Secteur clé de notre économie nationale, l’agriculture et l’élevage sont les principales activités de la population nigérienne. Dans le contexte de la refondation nationale prôné par le CNSP, il est impératif de garantir l’autosuffisance alimentaire et aussi faire de ce secteur les piliers économique et social de notre pays. C’est dans cet esprit que le Président du Conseil National pour la Sauvegarde de la Patrie (CNSP), le Chef de l’Etat, le Général de Brigade Abdourahamane Tiani a confié au lendemain des évènements du 26 juillet 2023, la gestion de ce ministère au Colonel Ousmane Elhadj Ibrahim.

Sa prestation d’une haute facture a montré que l’homme connait et maitrise son domaine car il a mis en lumière une vision stratégique des autorités de faire de la souveraineté alimentaire une réalité. « Sur les 18500 hectares d’aménagements hydro agricoles pour 1267000km2 que nous disposons, avec les potentialités irrigables que nous avons et près de 27 millions d’habitants, nous avons à peine 8500 hectares qui sont véritablement pratiqué en double saison ». D’où la la mise en œuvre du programme des grandes irrigations par l’ONAHA à travers le programme de résilience pour la sauvegarde de la patrie. Dans cette optique, il a indiqué que « l’ONAHA a eu dans ce cadre 3.700 hectares jusqu’en 2027 pour réhabiliter et de nouveaux 8000 hectares à réhabiliter sur la même période ».

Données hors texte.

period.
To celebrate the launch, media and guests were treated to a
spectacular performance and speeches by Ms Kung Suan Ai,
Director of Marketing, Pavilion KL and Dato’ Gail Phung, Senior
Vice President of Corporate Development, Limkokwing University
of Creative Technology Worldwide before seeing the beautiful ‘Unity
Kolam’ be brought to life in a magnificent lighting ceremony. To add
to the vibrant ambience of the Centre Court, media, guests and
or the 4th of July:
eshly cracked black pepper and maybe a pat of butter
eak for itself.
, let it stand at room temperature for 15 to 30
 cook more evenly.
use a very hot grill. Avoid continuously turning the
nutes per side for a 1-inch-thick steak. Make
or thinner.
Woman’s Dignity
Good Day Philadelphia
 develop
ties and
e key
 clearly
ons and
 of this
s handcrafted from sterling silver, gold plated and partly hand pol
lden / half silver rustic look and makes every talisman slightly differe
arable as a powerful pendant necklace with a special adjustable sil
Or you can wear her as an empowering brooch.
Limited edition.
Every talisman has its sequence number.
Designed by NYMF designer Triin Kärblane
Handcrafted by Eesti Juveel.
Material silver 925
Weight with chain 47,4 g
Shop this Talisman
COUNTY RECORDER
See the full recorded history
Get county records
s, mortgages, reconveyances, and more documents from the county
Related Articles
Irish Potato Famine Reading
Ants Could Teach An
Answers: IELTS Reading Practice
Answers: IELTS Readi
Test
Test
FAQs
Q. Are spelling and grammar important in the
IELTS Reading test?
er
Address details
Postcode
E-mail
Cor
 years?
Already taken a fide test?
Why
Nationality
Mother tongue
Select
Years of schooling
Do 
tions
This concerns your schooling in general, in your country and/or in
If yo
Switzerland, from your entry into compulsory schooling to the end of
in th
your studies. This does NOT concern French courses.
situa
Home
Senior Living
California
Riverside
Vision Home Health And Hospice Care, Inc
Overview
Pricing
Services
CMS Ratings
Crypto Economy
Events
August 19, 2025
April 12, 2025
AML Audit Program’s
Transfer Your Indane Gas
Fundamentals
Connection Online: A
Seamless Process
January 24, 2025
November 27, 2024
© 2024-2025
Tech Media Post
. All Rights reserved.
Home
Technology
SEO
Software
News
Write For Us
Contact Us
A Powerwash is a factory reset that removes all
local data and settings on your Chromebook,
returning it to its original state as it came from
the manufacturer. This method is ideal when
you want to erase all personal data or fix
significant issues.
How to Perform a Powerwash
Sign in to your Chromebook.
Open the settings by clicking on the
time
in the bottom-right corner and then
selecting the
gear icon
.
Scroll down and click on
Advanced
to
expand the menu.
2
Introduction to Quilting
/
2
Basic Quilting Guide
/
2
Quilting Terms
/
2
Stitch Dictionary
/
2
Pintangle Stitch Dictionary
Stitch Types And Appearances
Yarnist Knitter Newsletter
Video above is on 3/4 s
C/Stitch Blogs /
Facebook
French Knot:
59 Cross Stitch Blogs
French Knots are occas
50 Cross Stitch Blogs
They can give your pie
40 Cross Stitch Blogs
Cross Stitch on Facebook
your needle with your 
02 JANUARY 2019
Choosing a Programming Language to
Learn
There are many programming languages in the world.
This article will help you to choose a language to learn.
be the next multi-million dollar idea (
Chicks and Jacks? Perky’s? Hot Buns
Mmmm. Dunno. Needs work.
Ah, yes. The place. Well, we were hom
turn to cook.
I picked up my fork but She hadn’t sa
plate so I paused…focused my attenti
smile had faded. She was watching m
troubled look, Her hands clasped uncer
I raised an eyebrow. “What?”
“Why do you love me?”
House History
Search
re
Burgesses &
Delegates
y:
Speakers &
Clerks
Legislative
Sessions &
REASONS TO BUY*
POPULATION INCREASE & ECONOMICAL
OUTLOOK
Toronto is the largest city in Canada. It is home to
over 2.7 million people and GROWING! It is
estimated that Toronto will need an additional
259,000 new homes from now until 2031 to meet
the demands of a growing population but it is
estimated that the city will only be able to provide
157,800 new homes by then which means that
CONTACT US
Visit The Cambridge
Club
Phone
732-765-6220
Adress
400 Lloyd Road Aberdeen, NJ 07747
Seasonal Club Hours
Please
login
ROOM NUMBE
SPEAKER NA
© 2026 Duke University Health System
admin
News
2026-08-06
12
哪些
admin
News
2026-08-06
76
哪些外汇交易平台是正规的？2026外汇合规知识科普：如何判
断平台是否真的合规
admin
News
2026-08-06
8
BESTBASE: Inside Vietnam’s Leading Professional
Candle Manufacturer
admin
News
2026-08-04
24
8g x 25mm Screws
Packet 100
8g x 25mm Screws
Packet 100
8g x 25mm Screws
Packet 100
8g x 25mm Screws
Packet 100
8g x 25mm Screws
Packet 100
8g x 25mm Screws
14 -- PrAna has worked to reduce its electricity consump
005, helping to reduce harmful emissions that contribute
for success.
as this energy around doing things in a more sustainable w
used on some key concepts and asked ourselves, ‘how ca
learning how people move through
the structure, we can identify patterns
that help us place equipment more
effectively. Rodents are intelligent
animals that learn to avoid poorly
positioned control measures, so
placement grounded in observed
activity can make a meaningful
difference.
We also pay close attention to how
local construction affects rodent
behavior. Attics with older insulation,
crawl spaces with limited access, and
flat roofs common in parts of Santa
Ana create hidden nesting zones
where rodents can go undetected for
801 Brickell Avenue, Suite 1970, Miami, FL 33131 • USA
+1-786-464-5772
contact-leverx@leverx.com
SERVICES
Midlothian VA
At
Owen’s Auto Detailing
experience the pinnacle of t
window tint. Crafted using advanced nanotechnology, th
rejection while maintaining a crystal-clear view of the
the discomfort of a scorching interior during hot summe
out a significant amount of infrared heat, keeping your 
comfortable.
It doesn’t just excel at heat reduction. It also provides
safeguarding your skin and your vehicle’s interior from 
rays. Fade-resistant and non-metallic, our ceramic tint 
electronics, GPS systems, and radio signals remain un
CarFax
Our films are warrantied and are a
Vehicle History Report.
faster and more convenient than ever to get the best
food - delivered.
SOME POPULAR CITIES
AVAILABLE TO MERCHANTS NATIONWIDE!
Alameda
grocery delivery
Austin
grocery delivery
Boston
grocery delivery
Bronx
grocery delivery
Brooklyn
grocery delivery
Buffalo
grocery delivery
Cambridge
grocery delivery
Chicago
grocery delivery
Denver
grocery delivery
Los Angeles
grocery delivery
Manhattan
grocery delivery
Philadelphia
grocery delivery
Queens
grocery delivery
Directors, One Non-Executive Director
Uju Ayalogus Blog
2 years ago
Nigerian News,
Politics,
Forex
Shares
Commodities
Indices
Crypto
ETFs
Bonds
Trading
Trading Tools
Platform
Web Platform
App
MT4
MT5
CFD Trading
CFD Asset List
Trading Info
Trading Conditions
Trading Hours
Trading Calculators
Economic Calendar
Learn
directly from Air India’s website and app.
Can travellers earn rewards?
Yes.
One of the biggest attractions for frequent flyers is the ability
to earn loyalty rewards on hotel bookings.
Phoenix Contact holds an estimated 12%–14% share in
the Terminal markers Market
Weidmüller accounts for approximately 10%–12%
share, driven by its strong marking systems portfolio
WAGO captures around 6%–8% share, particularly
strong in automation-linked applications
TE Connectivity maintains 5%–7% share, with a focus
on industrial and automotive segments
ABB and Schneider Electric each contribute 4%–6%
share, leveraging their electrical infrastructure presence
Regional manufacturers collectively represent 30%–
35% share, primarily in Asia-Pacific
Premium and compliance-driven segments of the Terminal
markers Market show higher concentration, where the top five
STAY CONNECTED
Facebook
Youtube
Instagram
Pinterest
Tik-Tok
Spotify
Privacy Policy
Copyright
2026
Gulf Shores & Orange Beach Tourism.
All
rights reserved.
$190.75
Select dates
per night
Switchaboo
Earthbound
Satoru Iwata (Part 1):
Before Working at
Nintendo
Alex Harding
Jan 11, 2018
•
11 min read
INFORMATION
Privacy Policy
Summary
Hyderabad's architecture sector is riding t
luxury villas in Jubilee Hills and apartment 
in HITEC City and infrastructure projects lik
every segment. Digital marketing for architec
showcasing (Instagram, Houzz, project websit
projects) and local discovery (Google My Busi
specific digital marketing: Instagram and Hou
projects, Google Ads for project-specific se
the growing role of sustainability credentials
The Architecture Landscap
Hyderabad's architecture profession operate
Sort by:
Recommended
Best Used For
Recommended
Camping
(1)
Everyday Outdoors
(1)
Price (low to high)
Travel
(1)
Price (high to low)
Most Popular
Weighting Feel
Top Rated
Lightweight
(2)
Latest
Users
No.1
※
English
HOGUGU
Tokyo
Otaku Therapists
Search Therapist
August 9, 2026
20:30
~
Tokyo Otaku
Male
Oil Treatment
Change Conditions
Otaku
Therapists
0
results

Pour ce faire, les autorités ont ramené à la CAIMA ses prérogatives. Avec la mise en place d’une industrie de production d’engrais, le Niger va économiser en termes d’achat et de subvention aux producteurs mais aussi fera en sorte qu’il est la disponibilité et la diversification des unités de production d’engrais organique.

L’autre aspect est le retour des jeunes à la terre. Sur ce point, le Ministre a évoqué l’accès à la terre en lien avec les conflits fonciers et le problème de financement pour les entrepreneurs au niveau des banques. A ce niveau, il faut une véritable réforme de ce secteur, investir et soutenir les initiatives tout en pensant à une approche agroécologique. La synergie d’action entre les différentes composantes agropastorales, environnementales et socio-économiques est plus que jamais nécessaire.

S’agissant de la recherche et de l’encadrement, l’institut national de la recherche agronomique (IRAN) aura les moyens nécessaires pour mener ses activités. Pour l’encadrement avec les besoins indiqué par le ministre, l’Etat doit engager un programme spécial pour recruter les jeunes diplômés.

En somme, l’entretien du ministre de l’Agriculture et de l’élevage sur la radiotélévision nationale montre qu’il y a une volonté politique de relever les défis actuels et de créer des nouvelles initiatives pouvant permettre de renforcer le secteur pastoral et agricole. Il revient maintenant aux nigériens de travailler et surtout de retourner à la terre.